実家に戻り惨状に目を覆った。自分にできることは何か。そんな時、ボランティア組織「DSP災害支援プロジェクト」を発足し
、水中で捜索活動をする門馬(もんま)宏明さん(36)を知る。行政の手が回らなかったり捜索が打ち切られた場所で、次々と遺体を見つけていた。
「ダイビングの経験を生かせる」。昨年6月から活動に参加した。「同じ場所に続けて潜ってこそ、地形や潮の流れが読める」と今春、
住まいを故郷の登米市に移して活動に専念した。妻を大阪に残しての“単身赴任”で、貯金を切り崩すなどして活動を続けた。

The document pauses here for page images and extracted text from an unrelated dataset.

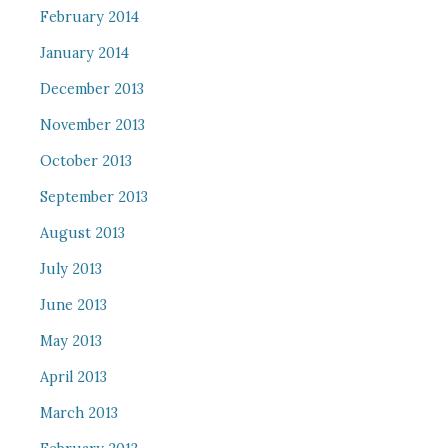
February 2014
January 2014
December 2013
November 2013
October 2013
September 2013
August 2013
July 2013
June 2013
May 2013
April 2013
March 2013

今年6月。長面浦に沈む車を発見した。中に人の足が見えた。この地区に暮らす高齢の夫婦と分かった。車が引き揚げられ、娘が遺体と対面する場面に立ち会った。
「2人一緒にいられたんだね」。ほっとしたように語り掛ける娘。まだ家族が見つからない人たちが集まり「ほんとに良かった」と声を掛けていた。
「ありがとうございました」。娘から深く頭を下げられた。言葉が見つからなかったが、ほっとしたと同時に続けていかなければと強く思った。

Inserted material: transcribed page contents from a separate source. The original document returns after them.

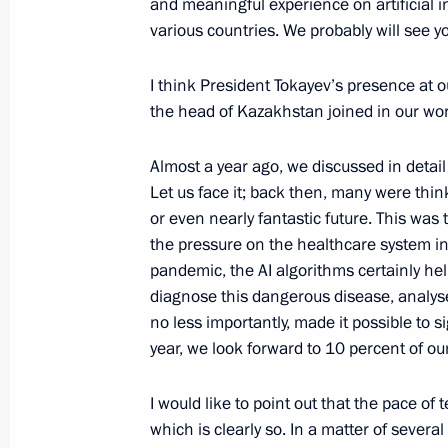
and meaningful experience on artificial in
various countries. We probably will see y
I think President Tokayev’s presence at 
Meeting with Navy personnel
the head of Kazakhstan joined in our wor
July 26, 2026
Almost a year ago, we discussed in detail 
Let us face it; back then, many were think
or even nearly fantastic future. This was
the pressure on the healthcare system in
President's
President's
pandemic, the AI algorithms certainly hel
website
website
diagnose this dangerous disease, analyse t
sections
resources
no less importantly, made it possible to s
year, we look forward to 10 percent of our
Events
President of Russia
Current resource
Structure
The Constitution of
I would like to point out that the pace o
Videos and Photos
State Insignia
which is clearly so. In a matter of sever
Documents
Address an appeal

門馬さんによると、DSPの水中捜索がきっかけになって引き揚げられた遺体は、100体を超えるという。たとえ見つからなくても、
捜索自体が家族の救いにもなっている。子供が見つからない親から「あの場所に潜って」と言われ、親を船に乗せて潜ったことがあった。
見つけられなかったが、親はそれから「子供の夢を見なくなった」と言った。
8月。大森さんは妻と生まれたばかりの息子を呼び寄せた。ゆくゆくは地元で理学療法士の仕事を見つけ、宮城の復興に関わっていこうと思っている。